Bottom line: Pick this when you have an oddball camera mix and you don’t want to fight RTSP edge cases.

6. Blue Iris — Best for Windows power users with many cameras

Blue Iris is the long-time Windows pick. It handles dozens of cameras on a single midrange PC with Intel QuickSync, the configuration covers every knob you can name, and the community has built integrations for Home Assistant, MQTT, and DeepStack / CodeProject.AI for object detection.

Where it falls short: Windows only. The UI shows its 2010s heritage. CodeProject.AI bolt-on is what gets you AI detection — it isn’t built in.

Pricing:

Platforms: Windows.

Download: Blue Iris

Bottom line: The default if you already keep a Windows machine on 24/7 and want maximum camera count per dollar.

7. ZoneMinder — Best for legacy installs and scriptable everything

ZoneMinder is the original open-source NVR — over two decades old, still maintained, and the project everything else is positioned against. It’s wildly scriptable, exposes a real API, and survives on hardware everything else refuses to touch.

Where it falls short: UI dates from a different era. Detection is motion-only by default; AI requires the ZMES bolt-on. Setup is the heaviest on this list.

Pricing:

Platforms: Linux (Debian / Ubuntu, RPM-based distros).

Download: ZoneMinder

Bottom line: Pick ZoneMinder if you already know it and you want to keep the muscle memory. Don’t pick it for a new build in 2026.

How to pick the right one

If you want the simplest option: MotionEye on a Raspberry Pi.

If you need AI detection: Frigate, paired with a Coral or Hailo accelerator.

If HomeKit Secure Video matters: Scrypted as the bridge, optionally with Frigate behind it.

If you’re on a Windows machine that’s already running 24/7: Blue Iris with CodeProject.AI for detection.

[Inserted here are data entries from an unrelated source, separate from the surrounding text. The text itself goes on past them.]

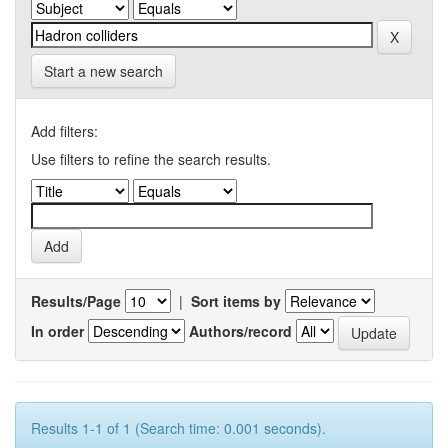
Start a new search
Add filters:
Use filters to refine the search results.
Results/Page
|
Sort items by
In order
Authors/record
Results 1-1 of 1 (Search time: 0.001 seconds).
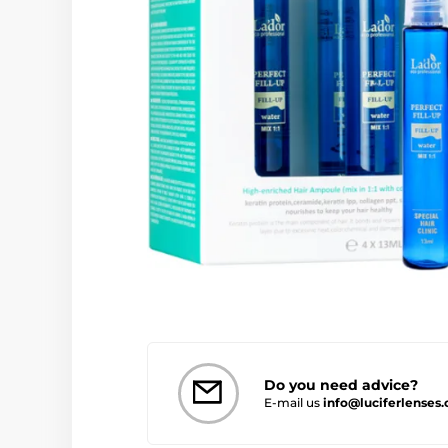
Do you need advice?
E-mail us
info@luciferlenses.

If your cameras are odd brands the open-source picks struggle with: Agent DVR.

If you tried Frigate and the setup was too much: Shinobi for the prettier UI.

FAQ

What is the best free self-hosted security camera app? Frigate is the broad recommendation in 2026. The AI object detection is the killer feature that separates it from motion-only tools.

Do I need a Coral TPU for Frigate? Not strictly. A modern CPU can handle one or two cameras with software detection. Past that, a Coral or Hailo accelerator drops detection latency below 50ms and frees the CPU for transcoding and Home Assistant.

Can I use my Ring or Nest cameras with these apps? Mostly not. Both are designed to keep streams inside the manufacturer’s cloud. RTSP-capable brands (Reolink, Amcrest, UniFi Protect, Eufy with the local firmware, most ONVIF cameras) are the right starting point for a self-hosted setup.

How much storage do self-hosted NVRs need? A 1080p H.265 stream uses roughly 4–8 GB per camera per day at continuous recording. Most home setups switch to event-only recording with AI detection and run on a 1–2 TB drive comfortably.

Will a Raspberry Pi handle a self-hosted NVR? A Pi 5 runs MotionEye for two to four low-resolution cameras. For Frigate with AI detection, an Intel N100 mini-PC or better is the safer floor.